I. Recent Economic Developments

1. The strong expansion of oil output during 1998-2002 dominated economic developments in all areas of Equatorial Guinea’s economy. It led to rapid growth of GDP, including in some parts of the non-oil sector; generated large increases in fiscal revenue, which gave rise to considerable fiscal surpluses in spite of growing fiscal outlays; and, following several years of surging imports of investment goods financed by foreign direct investment, allowed a remarkable improvement in the external current account and a quick accumulation of foreign reserves. However, the oil boom also created a number of difficulties. Most important, the spending of public and private income from oil exceeded the non-oil sector’s limited absorption capacity and led to considerable inflation and a marked appreciation of the real exchange rate. Strong rates of money growth, fueled in part by an increase in government deposits in domestic commercial banks, have reinforced these trends. Traditional non-oil activities, such as agriculture, suffered most from these developments. The resulting migration of rural labor to urban centers, in part attracted by job opportunities in sectors catering to oil activities, tended to exacerbate living conditions. Improvements in social conditions, as expected from rapidly expanding public spending programs, materialized only in part, owing to difficulties in policy design and implementation.

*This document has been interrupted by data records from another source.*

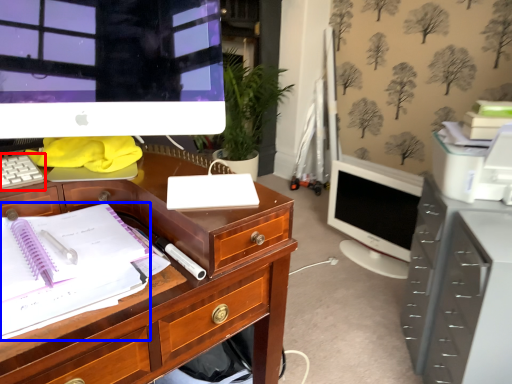 Question: Which object is further to the camera taking this photo, computer keyboard (highlighted by a red box) or office supplies (highlighted by a blue box)?

Choices:
 (A) computer keyboard
 (B) office supplies

Answer: (A) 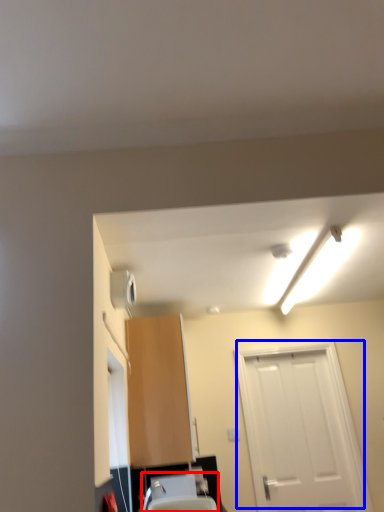 Question: Which of the following is the farthest to the observer, sink (highlighted by a red box) or door (highlighted by a blue box)?

Choices:
 (A) sink
 (B) door

Answer: (B)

2. First, the oil boom led to rapid real GDP growth. However, inflation also rose and parts of the non-oil sector suffered. Oil production rose from roughly 60,000 barrels per day (bpd) in 1997 to about 250,000 bpd in 2002. Reflecting this development, real GDP growth averaged 24 percent per year during 1998-2002, while non-oil activity expanded by an average 13 percent per year on account of strong growth in services to the oil sector and public spending-fueled construction activity.1 By contrast, growth in agriculture, logging, fishing, and manufacturing was sluggish, reflecting a loss of competitiveness and the enforcement of sustainable limits on logging (Statistical Appendix Tables 1, 2, 3). Annual consumer price inflation rose from 6 percent in 1998 to 8 percent in 2002, exceeding the Central African Economic and Monetary Community’s (CEMAC’s) regional target of 3 percent (Statistical Appendix Table 10).2 These price pressures and the appreciation of the euro vis-à-vis the U.S. dollar led to an appreciation of the real effective exchange rate of 21 percent between end-1997 and end-2002 (Statistical Appendix Table 30).3

3. Second, the oil boom generated rapid budgetary revenue growth. As a result, the Fiscal position improved despite strong spending growth. Revenue increased by an average rate of 50 percent per year during 1998-2002. As a result, the overall fiscal position improved from near-balance during 1998-99 to surpluses of 8 percent of GDP in 2000 and 15½ percent in 2001 in spite of a fast pace of spending growth. In 2002, significant spending overruns caused the surplus to slip by 3 percentage points to 12½ percent of GDP (Statistical Appendix Tables 11 to 14).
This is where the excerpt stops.